The game’s own long-term progression, however, is strangely sequenced. A new Pro Goals system offers a welcome tier of difficult challenges for experts to master after the credits roll. But the final reward for completing everything is the “Solo Tour,” a mode that recreates the original, character-specific career of THPS 3. Locking this authentic piece of the original experience behind dozens of hours of play is a baffling structural choice. It’s like being forced to read the appendix of a novel before you’re allowed to read the first chapter.
An Imperfect Echo
There is no question that the moment-to-moment act of skating in this package feels sublime. The core mechanics are a masterclass in design, the recreation of Tony Hawk’s Pro Skater 3 is handled with impressive care, and the new levels and creation tools are inspired additions.

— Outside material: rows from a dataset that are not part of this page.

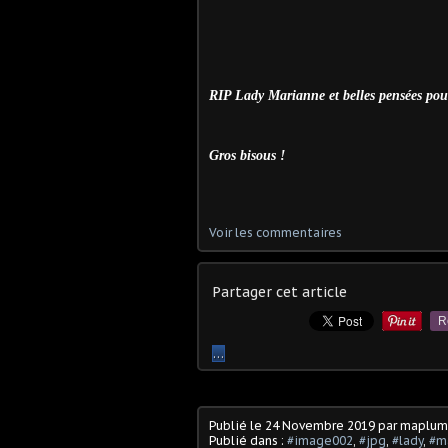
RIP Lady Marianne et belles pensées pou
Gros bisous !
Voir les commentaires
Partager cet article
R
…
Publié le
24 Novembre 2019
par maplu
Publié dans :
#image002
,
#jpg
,
#lady
,
#m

On gameplay alone, it is an easy recommendation. Yet this collection is haunted by the ghosts of what it chose to leave behind. The decision to strip THPS 4 of its unique, narrative-driven structure and the erasure of the iconic soundtrack are not small flaws; they are fundamental alterations that change the character of the experience.
The result is a brilliant, mechanically perfected game that feels strangely incomplete, like a cherished film that has been beautifully restored but questionably re-edited. It ultimately leaves you to weigh what you value most in a revival: the perfection of a game’s physical form, or the complete preservation of its original spirit.
The Review
Tony Hawk's Pro Skater 3 + 4
Tony Hawk's Pro Skater 3 + 4 is a game of brilliant highs and baffling lows. The core skateboarding is mechanically flawless and the treatment of THPS 3 is superb. However, the decision to strip THPS 4 of its identity and discard the classic soundtrack are significant missteps that compromise the package. It’s a phenomenal skateboarding game, but an inconsistent and sometimes frustrating act of preservation.
PROS
- Flawless and deeply satisfying skateboarding mechanics.
- A beautiful and faithful restoration of Tony Hawk's Pro Skater 3.
- Excellent new levels that fit the series perfectly.
- Creation tools are meaningfully improved with custom goals.
CONS
- THPS 4's unique structure and personality are lost.
- The vast majority of the iconic original soundtrack is missing.
- Gating a classic career mode behind full completion is a strange choice.